The fact that people like Byron York seem more perturbed by one than the other should lead us to rethink our priors about what will and will not arouse the MAGA-friendly conscience.

The ballroom is forever.

Wherever you land on Trump’s latest real-estate development project, let’s please agree on one thing. The ballroom isn’t going anywhere once he leaves office.

If it makes you feel better to fantasize about tearing it down on day one of the next Democratic presidency, go nuts. But here again, architecture is a metaphor for politics: The powers accrued by a postliberal autocrat won’t be completely disgorged by the other party when (if?) it returns to power. President Newsom won’t maintain ICE as his secret police force, granted, but unilateral tariff powers? Shaking down ideological opponents for wrongthink? Siccing the Justice Department on political enemies? Out-and-out bribe-taking in the form of “cryptocurrency” or what have you?
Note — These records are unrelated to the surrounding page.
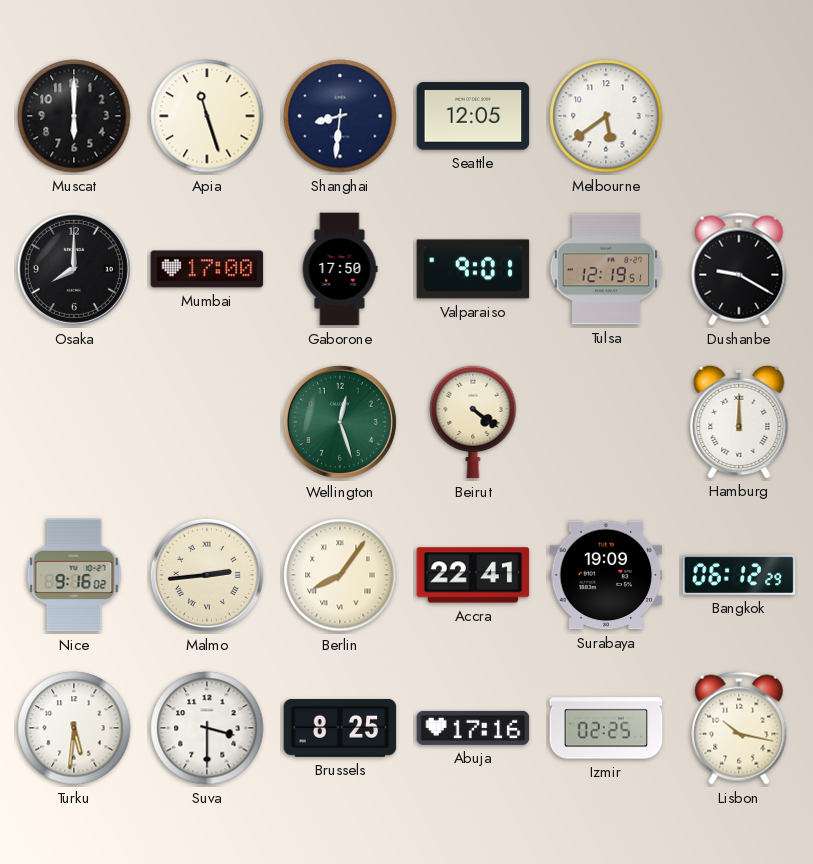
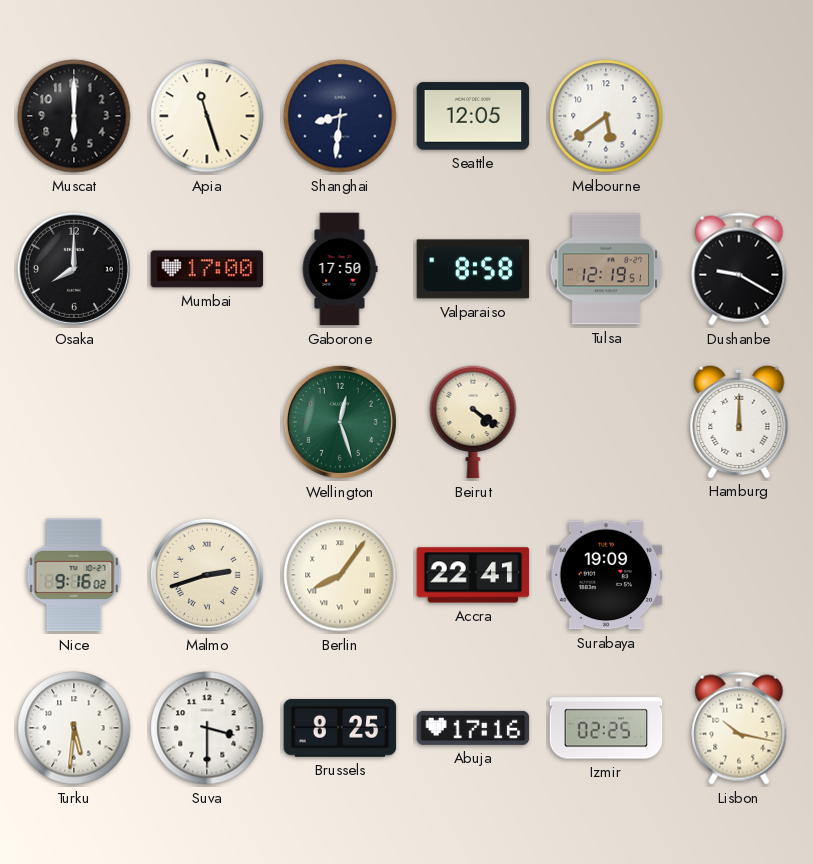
Valparaiso: 9:01 -> 8:58
Malmo: 2:44 -> 2:42
Bangkok: 06:12 -> none
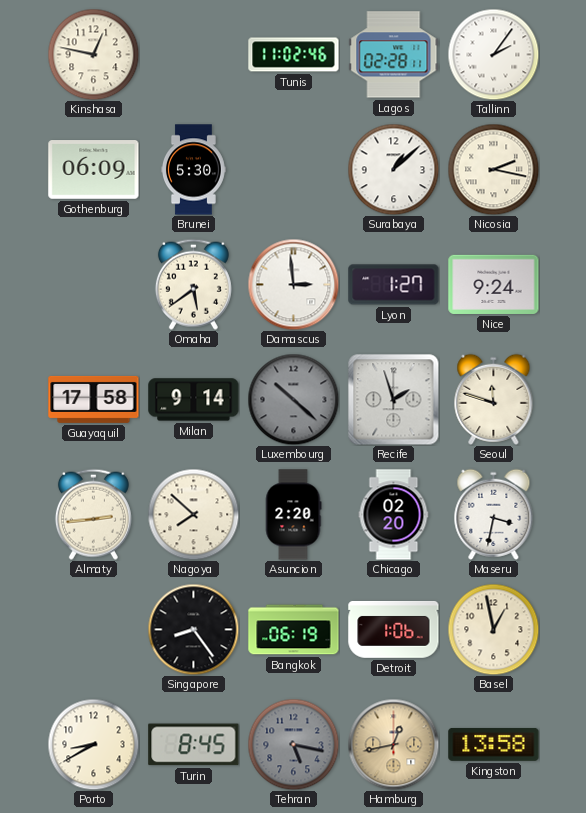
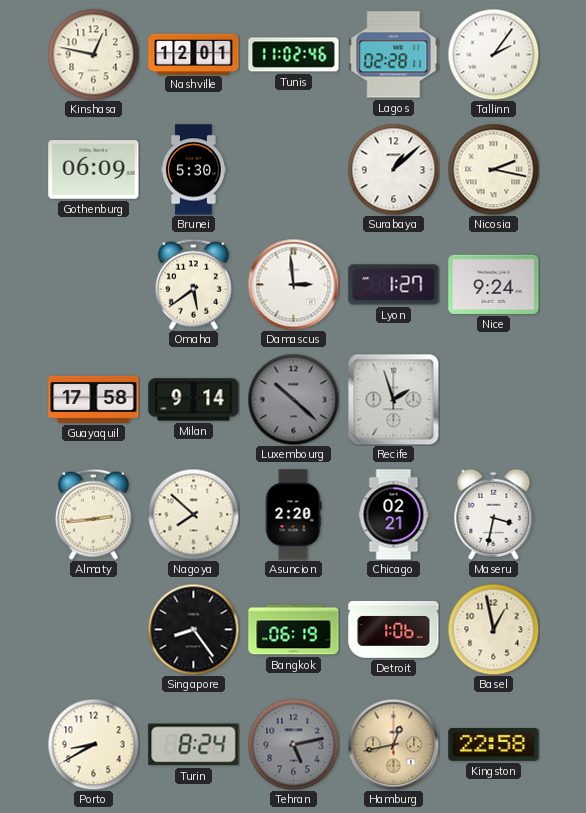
Nashville: none -> 12:01
Seoul: 11:48 -> none
Chicago: 02:20 -> 02:21
Turin: 8:45 -> 8:24
Tehran: 5:17 -> 5:13
Kingston: 13:58 -> 22:58
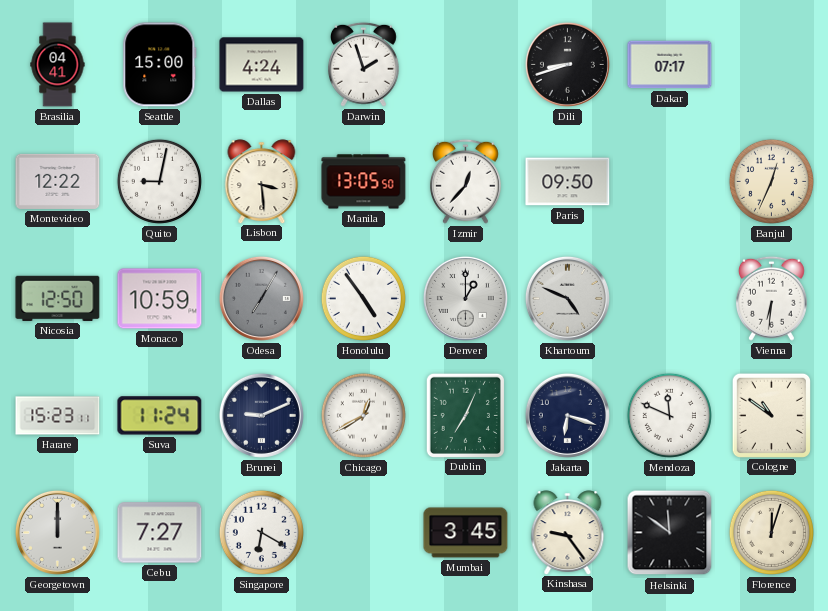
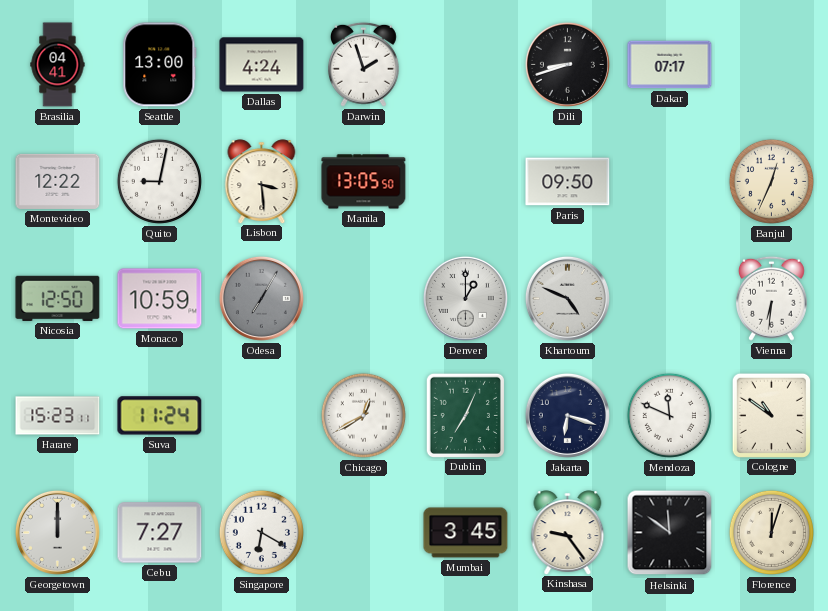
Seattle: 15:00 -> 13:00
Izmir: 12:37 -> none
Honolulu: 4:54 -> none
Brunei: 9:11 -> none
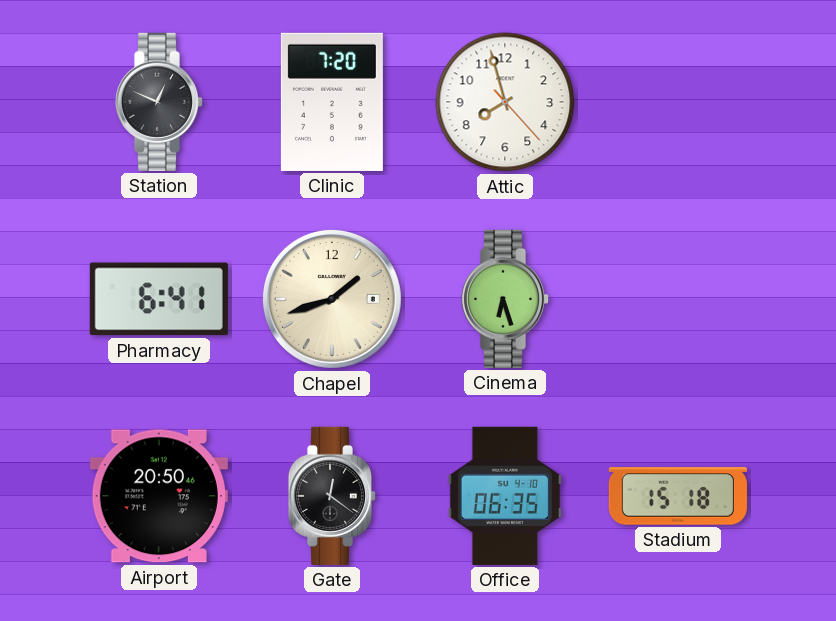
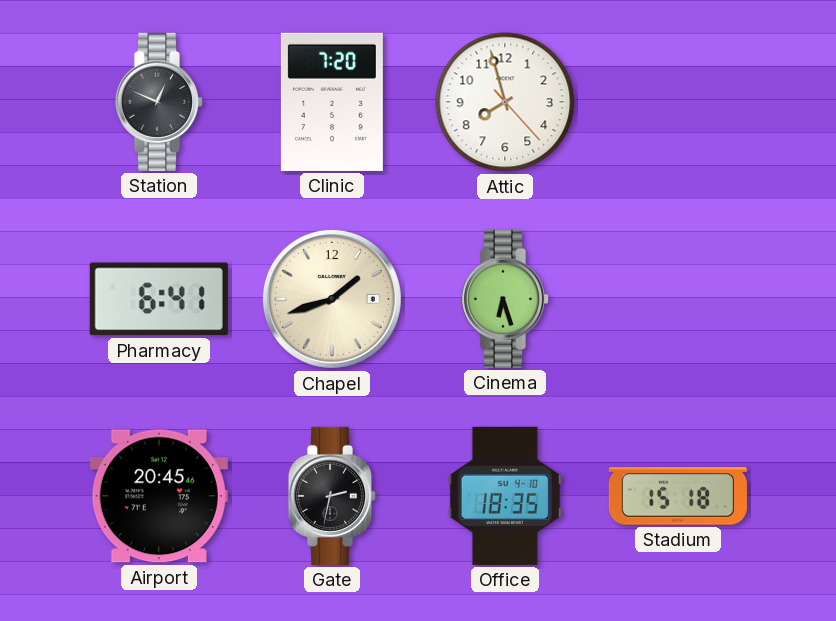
Airport: 20:50 -> 20:45
Gate: 12:21 -> 2:32
Office: 06:35 -> 18:35
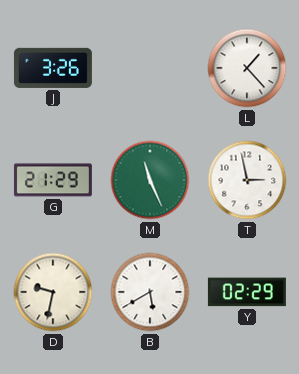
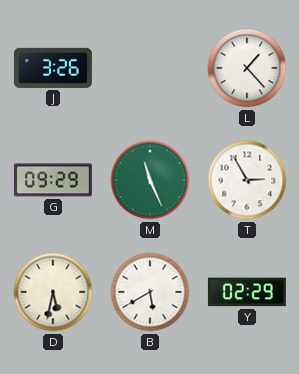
G: 21:29 -> 09:29
T: 2:58 -> 2:55
D: 9:32 -> 5:32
It’s all on the table for the next Democratic president. He and his party’s members in Congress could, theoretically, renounce the many corruptions of the imperial presidency and work to pass legislation dismantling it, but they also could have done that in 2021 and didn’t. Every transgression is a precedent, and ambitious Democrats won’t want to part with some of the precedents Trump has set.

So, no, the ballroom won’t be dismantled. At least, I hope it won’t: For Americans to get excited about destroying a physical symbol of Trumpism, his term would have to end up so dark and dystopian as to generate a bipartisan groundswell of statue-toppling revolutionary fervor to repudiate his legacy. Otherwise, I can’t imagine the public—or Trump’s successor—wanting to spend time, energy, and money on bringing in bulldozers just to humiliate him. The next Democratic president will have other fish to fry.

Far more likely is that liberals will use the ballroom in ways that embarrass the man who built it. I can imagine a soiree hosted there by the next Democratic administration in which everyone who was vindictively prosecuted by Trump congregates at ground zero of his pretensions to royal grandeur to celebrate his downfall. Picture James Comey clinking glasses with Letitia James at news that the former president has just been indicted on 800 counts related to corruption.

That’s as much satisfaction as liberals will get from the ballroom, though. The White House complex, like America, will never again be what it was. Make peace with it or leave.